*** SUPPLIED DATA ***

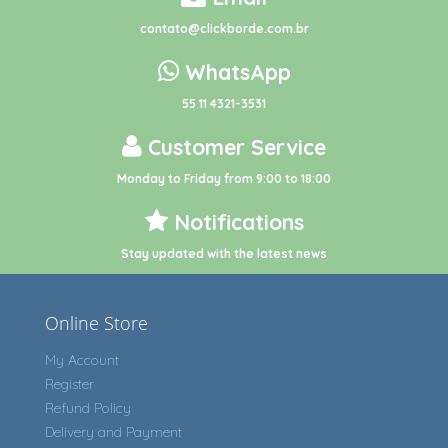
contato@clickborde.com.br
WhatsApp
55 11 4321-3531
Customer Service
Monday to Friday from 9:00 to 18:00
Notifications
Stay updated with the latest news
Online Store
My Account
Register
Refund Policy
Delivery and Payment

*** End of SUPPLIED DATA ***

## ABOUT THIS TASK
Set down the full listing above with its wording unchanged. Leave out its images.

## RESPONSE AREA
contato@clickborde.com.br
WhatsApp
55 11 4321-3531
Customer Service
Monday to Friday from 9:00 to 18:00
Notifications
Stay updated with the latest news
Online Store
My Account
Register
Refund Policy
Delivery and Payment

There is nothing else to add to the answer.